His “reluctant” performance is an ode to the meta, a lingering deconstruction of the dramatic form.

We are a willing crowd, but this is one tough performer to please.

Still, slices of satire and silliness cut through the night as we battle our way through an existential drama armed with songs, dancing and an excess of awkwardness.

A suited and booted Green never really tries to define the show or our positionality within it.
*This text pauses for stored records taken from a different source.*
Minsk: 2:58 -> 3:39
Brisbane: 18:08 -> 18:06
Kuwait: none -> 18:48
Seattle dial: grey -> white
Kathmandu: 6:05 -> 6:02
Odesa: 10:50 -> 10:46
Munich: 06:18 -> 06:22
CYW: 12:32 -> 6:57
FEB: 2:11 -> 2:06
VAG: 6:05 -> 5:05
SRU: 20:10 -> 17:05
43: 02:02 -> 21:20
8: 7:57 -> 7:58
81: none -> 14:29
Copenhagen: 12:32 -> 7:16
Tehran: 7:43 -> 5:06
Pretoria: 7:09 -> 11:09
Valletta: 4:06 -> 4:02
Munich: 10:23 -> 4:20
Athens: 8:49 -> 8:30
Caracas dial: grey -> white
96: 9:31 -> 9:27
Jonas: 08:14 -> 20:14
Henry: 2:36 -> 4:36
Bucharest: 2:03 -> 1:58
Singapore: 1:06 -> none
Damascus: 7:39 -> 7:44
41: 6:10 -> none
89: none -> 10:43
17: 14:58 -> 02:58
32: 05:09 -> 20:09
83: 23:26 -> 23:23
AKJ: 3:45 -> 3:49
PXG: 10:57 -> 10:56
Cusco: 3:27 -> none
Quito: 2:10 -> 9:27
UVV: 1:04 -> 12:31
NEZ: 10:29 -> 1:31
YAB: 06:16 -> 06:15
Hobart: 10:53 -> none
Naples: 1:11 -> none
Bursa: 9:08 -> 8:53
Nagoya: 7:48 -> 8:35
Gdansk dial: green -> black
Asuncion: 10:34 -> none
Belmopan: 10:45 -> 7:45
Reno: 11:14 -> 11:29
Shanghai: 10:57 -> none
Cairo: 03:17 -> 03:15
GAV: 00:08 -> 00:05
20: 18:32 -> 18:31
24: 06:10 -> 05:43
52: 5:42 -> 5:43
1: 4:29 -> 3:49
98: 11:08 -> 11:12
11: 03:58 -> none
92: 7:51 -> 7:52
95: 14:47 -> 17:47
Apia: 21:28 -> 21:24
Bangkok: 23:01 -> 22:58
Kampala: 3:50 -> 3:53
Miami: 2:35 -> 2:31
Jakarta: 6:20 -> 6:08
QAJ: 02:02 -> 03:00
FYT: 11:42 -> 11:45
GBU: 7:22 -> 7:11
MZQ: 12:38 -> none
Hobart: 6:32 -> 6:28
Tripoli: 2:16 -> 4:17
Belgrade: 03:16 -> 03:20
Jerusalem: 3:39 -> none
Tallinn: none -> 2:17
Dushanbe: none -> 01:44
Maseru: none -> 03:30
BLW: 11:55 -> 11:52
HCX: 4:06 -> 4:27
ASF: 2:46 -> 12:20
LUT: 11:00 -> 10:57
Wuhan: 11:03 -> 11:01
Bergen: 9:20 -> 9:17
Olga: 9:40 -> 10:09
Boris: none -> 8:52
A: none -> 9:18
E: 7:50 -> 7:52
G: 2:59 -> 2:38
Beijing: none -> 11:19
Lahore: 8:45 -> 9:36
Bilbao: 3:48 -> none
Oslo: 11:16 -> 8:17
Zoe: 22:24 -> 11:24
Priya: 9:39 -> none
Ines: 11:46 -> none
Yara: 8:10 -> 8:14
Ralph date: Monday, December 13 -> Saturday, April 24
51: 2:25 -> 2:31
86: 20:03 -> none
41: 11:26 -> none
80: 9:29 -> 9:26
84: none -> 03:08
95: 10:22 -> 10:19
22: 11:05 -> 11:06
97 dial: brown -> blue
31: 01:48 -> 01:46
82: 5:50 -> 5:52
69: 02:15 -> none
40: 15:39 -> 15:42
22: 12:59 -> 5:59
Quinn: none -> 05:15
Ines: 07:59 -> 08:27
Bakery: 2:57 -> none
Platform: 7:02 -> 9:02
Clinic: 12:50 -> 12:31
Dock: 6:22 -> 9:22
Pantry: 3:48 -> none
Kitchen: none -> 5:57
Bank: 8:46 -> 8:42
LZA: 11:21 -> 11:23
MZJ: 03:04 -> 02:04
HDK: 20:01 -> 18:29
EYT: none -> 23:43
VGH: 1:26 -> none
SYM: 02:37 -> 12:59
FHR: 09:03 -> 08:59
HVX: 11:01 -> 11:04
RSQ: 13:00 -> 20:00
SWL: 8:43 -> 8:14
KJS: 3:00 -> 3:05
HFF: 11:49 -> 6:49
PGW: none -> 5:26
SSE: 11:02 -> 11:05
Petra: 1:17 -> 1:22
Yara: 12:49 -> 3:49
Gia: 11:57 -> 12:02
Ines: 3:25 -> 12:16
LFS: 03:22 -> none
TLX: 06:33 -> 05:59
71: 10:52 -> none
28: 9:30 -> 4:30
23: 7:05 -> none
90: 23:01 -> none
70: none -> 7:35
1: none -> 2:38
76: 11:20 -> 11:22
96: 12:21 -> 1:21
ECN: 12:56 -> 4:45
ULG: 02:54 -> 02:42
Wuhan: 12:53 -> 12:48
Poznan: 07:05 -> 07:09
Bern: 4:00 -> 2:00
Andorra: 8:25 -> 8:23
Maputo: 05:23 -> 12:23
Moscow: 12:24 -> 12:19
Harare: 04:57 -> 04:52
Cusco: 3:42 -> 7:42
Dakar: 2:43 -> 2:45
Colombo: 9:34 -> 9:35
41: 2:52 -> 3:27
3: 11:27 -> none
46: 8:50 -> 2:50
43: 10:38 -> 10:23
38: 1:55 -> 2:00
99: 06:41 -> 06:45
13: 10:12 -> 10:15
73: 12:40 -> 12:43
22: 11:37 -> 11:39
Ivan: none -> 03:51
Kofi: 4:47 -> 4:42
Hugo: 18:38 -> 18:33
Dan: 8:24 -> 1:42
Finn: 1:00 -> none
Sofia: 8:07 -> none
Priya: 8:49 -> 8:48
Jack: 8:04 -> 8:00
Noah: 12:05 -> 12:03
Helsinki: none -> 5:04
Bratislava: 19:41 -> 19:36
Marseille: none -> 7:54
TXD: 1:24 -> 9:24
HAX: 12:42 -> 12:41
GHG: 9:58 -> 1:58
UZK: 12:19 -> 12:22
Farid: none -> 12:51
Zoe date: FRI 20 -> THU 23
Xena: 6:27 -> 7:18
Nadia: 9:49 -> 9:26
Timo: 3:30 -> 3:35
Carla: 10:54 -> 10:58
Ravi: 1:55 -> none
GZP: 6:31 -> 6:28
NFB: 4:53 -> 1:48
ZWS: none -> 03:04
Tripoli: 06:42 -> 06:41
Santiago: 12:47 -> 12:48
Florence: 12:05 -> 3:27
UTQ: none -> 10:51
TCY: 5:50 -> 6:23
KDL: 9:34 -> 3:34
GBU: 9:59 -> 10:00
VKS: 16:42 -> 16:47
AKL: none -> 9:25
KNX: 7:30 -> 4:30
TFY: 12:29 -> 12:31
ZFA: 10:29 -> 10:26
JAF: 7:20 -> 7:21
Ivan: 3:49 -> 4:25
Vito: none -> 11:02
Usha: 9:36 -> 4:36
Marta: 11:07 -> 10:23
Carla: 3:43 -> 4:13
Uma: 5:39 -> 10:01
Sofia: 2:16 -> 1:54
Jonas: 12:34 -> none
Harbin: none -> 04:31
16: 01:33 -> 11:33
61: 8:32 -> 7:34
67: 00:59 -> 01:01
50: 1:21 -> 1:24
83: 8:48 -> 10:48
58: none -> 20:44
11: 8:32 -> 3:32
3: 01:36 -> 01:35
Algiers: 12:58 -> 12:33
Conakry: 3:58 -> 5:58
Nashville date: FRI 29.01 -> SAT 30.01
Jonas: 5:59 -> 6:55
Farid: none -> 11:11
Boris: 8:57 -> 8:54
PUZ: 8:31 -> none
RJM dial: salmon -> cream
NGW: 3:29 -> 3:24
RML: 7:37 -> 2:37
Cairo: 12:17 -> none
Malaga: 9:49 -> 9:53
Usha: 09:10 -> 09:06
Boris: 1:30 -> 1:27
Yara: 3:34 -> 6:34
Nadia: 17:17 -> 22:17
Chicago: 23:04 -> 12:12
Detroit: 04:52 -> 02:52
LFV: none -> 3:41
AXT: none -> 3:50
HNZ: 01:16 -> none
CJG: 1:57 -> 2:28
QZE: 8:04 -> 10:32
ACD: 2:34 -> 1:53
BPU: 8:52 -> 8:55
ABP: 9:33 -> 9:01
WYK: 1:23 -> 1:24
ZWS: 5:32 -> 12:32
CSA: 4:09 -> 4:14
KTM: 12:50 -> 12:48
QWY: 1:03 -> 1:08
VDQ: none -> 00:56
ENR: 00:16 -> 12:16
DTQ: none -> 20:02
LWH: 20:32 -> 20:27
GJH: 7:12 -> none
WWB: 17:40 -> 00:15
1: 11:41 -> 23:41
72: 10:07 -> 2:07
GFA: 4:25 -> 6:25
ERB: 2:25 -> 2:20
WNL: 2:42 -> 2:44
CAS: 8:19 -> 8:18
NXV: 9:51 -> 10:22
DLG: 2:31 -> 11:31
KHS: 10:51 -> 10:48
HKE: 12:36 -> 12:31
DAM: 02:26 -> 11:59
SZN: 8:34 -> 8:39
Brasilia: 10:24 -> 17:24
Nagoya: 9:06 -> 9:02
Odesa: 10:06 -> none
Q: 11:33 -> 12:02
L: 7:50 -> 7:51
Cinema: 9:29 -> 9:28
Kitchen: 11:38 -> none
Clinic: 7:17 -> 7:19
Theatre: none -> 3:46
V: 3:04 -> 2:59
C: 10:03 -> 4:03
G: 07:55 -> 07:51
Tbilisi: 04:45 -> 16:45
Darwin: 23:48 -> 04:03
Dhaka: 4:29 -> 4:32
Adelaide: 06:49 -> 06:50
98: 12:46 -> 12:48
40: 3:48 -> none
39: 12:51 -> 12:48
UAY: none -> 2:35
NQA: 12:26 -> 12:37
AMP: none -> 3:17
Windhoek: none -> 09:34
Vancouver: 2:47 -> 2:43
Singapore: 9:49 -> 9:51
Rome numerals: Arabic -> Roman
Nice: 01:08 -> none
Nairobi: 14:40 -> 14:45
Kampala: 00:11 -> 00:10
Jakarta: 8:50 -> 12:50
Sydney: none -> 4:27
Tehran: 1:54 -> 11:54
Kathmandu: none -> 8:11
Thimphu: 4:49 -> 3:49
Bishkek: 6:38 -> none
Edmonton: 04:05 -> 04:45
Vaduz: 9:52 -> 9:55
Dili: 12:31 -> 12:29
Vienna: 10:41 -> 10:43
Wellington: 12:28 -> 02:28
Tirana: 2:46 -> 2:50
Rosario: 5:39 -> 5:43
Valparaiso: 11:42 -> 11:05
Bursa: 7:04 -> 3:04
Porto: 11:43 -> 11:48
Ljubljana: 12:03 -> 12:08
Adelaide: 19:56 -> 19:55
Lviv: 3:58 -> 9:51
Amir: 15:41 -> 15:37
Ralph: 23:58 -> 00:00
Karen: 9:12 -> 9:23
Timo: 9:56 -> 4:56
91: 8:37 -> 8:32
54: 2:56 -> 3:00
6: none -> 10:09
This lack of internal clarity can be brilliant, but it can also feel contrived and stilted.

The show can feel a ‘little too self-referential’. Photograph: courtesy The Yard theatre

Two years after his Prurience concocted an imagined self-help group for porn addicts, here our toes are dipped in to immersive theatre without fully taking the plunge.

Perhaps this is exactly as intended, but at times the show just does feel a little too self-referential, a little too invested in its own cleverness.

That said, this inward-thinking does get at the heart of what this is all about – what role does and should theatre have in our world?

In No Show, Green (and his gifted, partially visible team) successfully explore the agony of the artist who must bare themselves to a room full of strangers and is expected to make them feel something.

He also poses important questions about our love affair with escapism, our need for constant consumption of art or otherwise.

On this one occasion, the show felt flat and unwieldy towards the end, like a party that has gone on into the wee hours and suddenly no one’s quite making sense. But every night will be different.

“Don’t look at me, look at me,” Green at one point tells us, coquettishly self- mocking both himself and his colleagues.

As spectators and co-conspirators, we find we cannot look away.

No Show runs at the Yard Theatre until 14 March. Tickets are £10.